Output all of the listing below, leaving every line unchanged.

- _Provided information_:
+--
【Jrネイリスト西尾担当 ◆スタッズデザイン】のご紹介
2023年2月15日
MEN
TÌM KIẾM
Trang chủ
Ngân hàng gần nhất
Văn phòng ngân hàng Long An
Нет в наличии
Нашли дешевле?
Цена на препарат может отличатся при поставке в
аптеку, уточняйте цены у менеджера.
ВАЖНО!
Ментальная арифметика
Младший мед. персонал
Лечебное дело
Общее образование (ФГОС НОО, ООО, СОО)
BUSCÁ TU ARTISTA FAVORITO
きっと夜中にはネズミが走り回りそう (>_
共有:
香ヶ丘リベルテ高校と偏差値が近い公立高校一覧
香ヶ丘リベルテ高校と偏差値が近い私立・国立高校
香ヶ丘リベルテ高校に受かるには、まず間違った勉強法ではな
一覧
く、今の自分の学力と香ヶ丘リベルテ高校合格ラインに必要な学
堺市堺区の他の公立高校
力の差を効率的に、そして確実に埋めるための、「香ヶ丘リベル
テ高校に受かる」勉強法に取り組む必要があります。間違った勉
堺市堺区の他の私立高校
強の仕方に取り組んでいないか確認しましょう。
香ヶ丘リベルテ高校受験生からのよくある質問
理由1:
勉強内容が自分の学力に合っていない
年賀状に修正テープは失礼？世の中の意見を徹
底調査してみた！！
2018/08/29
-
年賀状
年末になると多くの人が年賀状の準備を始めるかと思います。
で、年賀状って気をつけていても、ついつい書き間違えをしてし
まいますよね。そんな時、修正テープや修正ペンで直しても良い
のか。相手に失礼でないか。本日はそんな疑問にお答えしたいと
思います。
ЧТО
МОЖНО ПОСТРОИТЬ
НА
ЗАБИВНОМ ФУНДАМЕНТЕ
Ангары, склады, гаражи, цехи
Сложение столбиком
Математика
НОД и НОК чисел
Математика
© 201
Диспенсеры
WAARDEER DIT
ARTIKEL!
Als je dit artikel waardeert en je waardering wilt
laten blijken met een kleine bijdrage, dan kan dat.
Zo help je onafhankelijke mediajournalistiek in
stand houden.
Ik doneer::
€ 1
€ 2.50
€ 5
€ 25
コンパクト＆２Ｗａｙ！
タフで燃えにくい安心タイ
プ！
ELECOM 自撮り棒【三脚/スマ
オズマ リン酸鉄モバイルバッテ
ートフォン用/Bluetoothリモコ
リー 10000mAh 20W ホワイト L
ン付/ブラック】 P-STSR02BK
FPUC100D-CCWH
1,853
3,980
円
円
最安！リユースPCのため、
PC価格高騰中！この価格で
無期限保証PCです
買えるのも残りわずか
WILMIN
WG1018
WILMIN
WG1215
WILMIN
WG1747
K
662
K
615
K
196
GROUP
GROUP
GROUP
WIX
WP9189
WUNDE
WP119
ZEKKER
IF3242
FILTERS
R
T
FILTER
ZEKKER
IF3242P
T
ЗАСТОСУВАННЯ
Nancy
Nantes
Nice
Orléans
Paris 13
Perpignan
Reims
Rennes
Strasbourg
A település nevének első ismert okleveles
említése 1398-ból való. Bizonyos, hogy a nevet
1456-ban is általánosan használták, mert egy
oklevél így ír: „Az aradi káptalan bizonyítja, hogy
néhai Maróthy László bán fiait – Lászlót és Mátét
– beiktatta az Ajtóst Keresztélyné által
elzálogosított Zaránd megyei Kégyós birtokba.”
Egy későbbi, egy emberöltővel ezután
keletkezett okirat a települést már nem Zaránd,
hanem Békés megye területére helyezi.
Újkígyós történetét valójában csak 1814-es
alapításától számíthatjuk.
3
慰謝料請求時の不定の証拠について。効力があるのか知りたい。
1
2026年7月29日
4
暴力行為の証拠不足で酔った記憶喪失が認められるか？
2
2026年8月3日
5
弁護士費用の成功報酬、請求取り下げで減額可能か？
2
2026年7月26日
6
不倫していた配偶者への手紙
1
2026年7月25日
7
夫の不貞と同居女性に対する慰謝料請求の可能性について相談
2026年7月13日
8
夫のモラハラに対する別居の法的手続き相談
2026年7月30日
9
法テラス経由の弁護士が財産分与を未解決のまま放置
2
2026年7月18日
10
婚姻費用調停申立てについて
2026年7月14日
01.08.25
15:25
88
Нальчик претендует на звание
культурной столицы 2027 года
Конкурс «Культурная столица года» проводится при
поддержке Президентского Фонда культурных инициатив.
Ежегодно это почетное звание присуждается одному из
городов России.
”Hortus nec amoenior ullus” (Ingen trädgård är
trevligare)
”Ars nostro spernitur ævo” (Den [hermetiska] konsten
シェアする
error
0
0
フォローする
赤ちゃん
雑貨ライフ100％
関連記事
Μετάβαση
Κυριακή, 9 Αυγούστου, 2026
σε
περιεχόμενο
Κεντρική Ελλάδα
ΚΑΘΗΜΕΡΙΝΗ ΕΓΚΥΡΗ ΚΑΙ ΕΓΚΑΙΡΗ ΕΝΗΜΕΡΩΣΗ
+--
- _Result of this task_:
【Jrネイリスト西尾担当 ◆スタッズデザイン】のご紹介
2023年2月15日
MEN
TÌM KIẾM
Trang chủ
Ngân hàng gần nhất
Văn phòng ngân hàng Long An
Нет в наличии
Нашли дешевле?
Цена на препарат может отличатся при поставке в
аптеку, уточняйте цены у менеджера.
ВАЖНО!
Ментальная арифметика
Младший мед. персонал
Лечебное дело
Общее образование (ФГОС НОО, ООО, СОО)
BUSCÁ TU ARTISTA FAVORITO
きっと夜中にはネズミが走り回りそう (>_
共有:
香ヶ丘リベルテ高校と偏差値が近い公立高校一覧
香ヶ丘リベルテ高校と偏差値が近い私立・国立高校
香ヶ丘リベルテ高校に受かるには、まず間違った勉強法ではな
一覧
く、今の自分の学力と香ヶ丘リベルテ高校合格ラインに必要な学
堺市堺区の他の公立高校
力の差を効率的に、そして確実に埋めるための、「香ヶ丘リベル
テ高校に受かる」勉強法に取り組む必要があります。間違った勉
堺市堺区の他の私立高校
強の仕方に取り組んでいないか確認しましょう。
香ヶ丘リベルテ高校受験生からのよくある質問
理由1:
勉強内容が自分の学力に合っていない
年賀状に修正テープは失礼？世の中の意見を徹
底調査してみた！！
2018/08/29
-
年賀状
年末になると多くの人が年賀状の準備を始めるかと思います。
で、年賀状って気をつけていても、ついつい書き間違えをしてし
まいますよね。そんな時、修正テープや修正ペンで直しても良い
のか。相手に失礼でないか。本日はそんな疑問にお答えしたいと
思います。
ЧТО
МОЖНО ПОСТРОИТЬ
НА
ЗАБИВНОМ ФУНДАМЕНТЕ
Ангары, склады, гаражи, цехи
Сложение столбиком
Математика
НОД и НОК чисел
Математика
© 201
Диспенсеры
WAARDEER DIT
ARTIKEL!
Als je dit artikel waardeert en je waardering wilt
laten blijken met een kleine bijdrage, dan kan dat.
Zo help je onafhankelijke mediajournalistiek in
stand houden.
Ik doneer::
€ 1
€ 2.50
€ 5
€ 25
コンパクト＆２Ｗａｙ！
タフで燃えにくい安心タイ
プ！
ELECOM 自撮り棒【三脚/スマ
オズマ リン酸鉄モバイルバッテ
ートフォン用/Bluetoothリモコ
リー 10000mAh 20W ホワイト L
ン付/ブラック】 P-STSR02BK
FPUC100D-CCWH
1,853
3,980
円
円
最安！リユースPCのため、
PC価格高騰中！この価格で
無期限保証PCです
買えるのも残りわずか
WILMIN
WG1018
WILMIN
WG1215
WILMIN
WG1747
K
662
K
615
K
196
GROUP
GROUP
GROUP
WIX
WP9189
WUNDE
WP119
ZEKKER
IF3242
FILTERS
R
T
FILTER
ZEKKER
IF3242P
T
ЗАСТОСУВАННЯ
Nancy
Nantes
Nice
Orléans
Paris 13
Perpignan
Reims
Rennes
Strasbourg
A település nevének első ismert okleveles
említése 1398-ból való. Bizonyos, hogy a nevet
1456-ban is általánosan használták, mert egy
oklevél így ír: „Az aradi káptalan bizonyítja, hogy
néhai Maróthy László bán fiait – Lászlót és Mátét
– beiktatta az Ajtóst Keresztélyné által
elzálogosított Zaránd megyei Kégyós birtokba.”
Egy későbbi, egy emberöltővel ezután
keletkezett okirat a települést már nem Zaránd,
hanem Békés megye területére helyezi.
Újkígyós történetét valójában csak 1814-es
alapításától számíthatjuk.
3
慰謝料請求時の不定の証拠について。効力があるのか知りたい。
1
2026年7月29日
4
暴力行為の証拠不足で酔った記憶喪失が認められるか？
2
2026年8月3日
5
弁護士費用の成功報酬、請求取り下げで減額可能か？
2
2026年7月26日
6
不倫していた配偶者への手紙
1
2026年7月25日
7
夫の不貞と同居女性に対する慰謝料請求の可能性について相談
2026年7月13日
8
夫のモラハラに対する別居の法的手続き相談
2026年7月30日
9
法テラス経由の弁護士が財産分与を未解決のまま放置
2
2026年7月18日
10
婚姻費用調停申立てについて
2026年7月14日
01.08.25
15:25
88
Нальчик претендует на звание
культурной столицы 2027 года
Конкурс «Культурная столица года» проводится при
поддержке Президентского Фонда культурных инициатив.
Ежегодно это почетное звание присуждается одному из
городов России.
”Hortus nec amoenior ullus” (Ingen trädgård är
trevligare)
”Ars nostro spernitur ævo” (Den [hermetiska] konsten
シェアする
error
0
0
フォローする
赤ちゃん
雑貨ライフ100％
関連記事
Μετάβαση
Κυριακή, 9 Αυγούστου, 2026
σε
περιεχόμενο
Κεντρική Ελλάδα
ΚΑΘΗΜΕΡΙΝΗ ΕΓΚΥΡΗ ΚΑΙ ΕΓΚΑΙΡΗ ΕΝΗΜΕΡΩΣΗ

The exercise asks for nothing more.